Denise Meringolo, Associate Professor, History, and Director of Public History
Denise Meringolo is at the forefront of community-engaged scholarship and is widely recognized by students and colleagues for her commitment to mentoring students and fostering their career development and success. This dedication has helped her place students in internships and jobs that serve as professional entry points in their fields of interest. Meringolo’s purposeful and successful mentoring style has drawn undergraduate and graduate students to UMBC specifically seeking to work with her.
Meringolo’s approach to mentoring is guided by her appreciation and care for students as people and her interest in getting to know their specific needs and goals. As the director of the graduate and undergraduate programs in public history, she mentors students by helping them find internship placements that draw upon their personal passions and professional goals. Her students say she has a gift for finding such placements, which have simultaneously advanced research and practice within the field of public history and led to employment opportunities for the students. She is dedicated to significantly diversifying the field of public history by prioritizing mentoring women, Black, Asian, and Latinx students.
Meringolo’s community-engaged public humanities research promotes and supports the communities that surround UMBC. She is dedicated to creating knowledge with and for underrepresented communities. Meringolo was awarded the prestigious Whiting Foundation Fellowship in 2018-2019 for her work in creating an open digital repository for community members to share images, oral histories, and videos in the wake of the Baltimore Uprising. As a Whiting Fellow, Meringolo worked with Baltimore high school teachers and students to develop interpretations about the historical roots of racial injustice and political unrest in the city in which they live and go to school.

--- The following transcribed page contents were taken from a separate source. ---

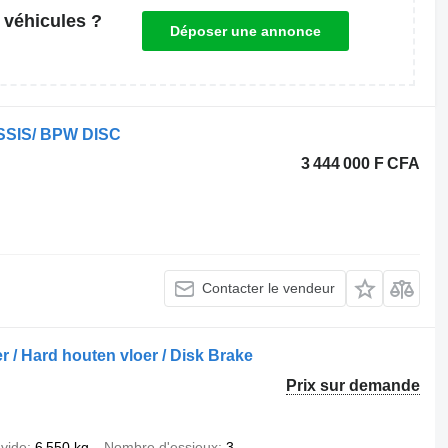
 véhicules ?
Déposer une annonce
SSIS/ BPW DISC
3 444 000 F CFA
Contacter le vendeur
 / Hard houten vloer / Disk Brake
Prix sur demande
 vide
6 550 kg
Nombre d'essieux
3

She has supported the UMBC community by chairing and serving on master’s thesis committees and as the faculty sponsor for dozens of graduate and undergraduate interns. In 2012, she led the creation of an undergraduate minor in public history, resulting in a dramatic increase in undergraduates pursuing public history internships.
Meringolo earned a B.A. in American studies from The George Washington University, an M.A. in English from the University of Maryland, College Park, and her Ph.D. in American studies from The George Washington University.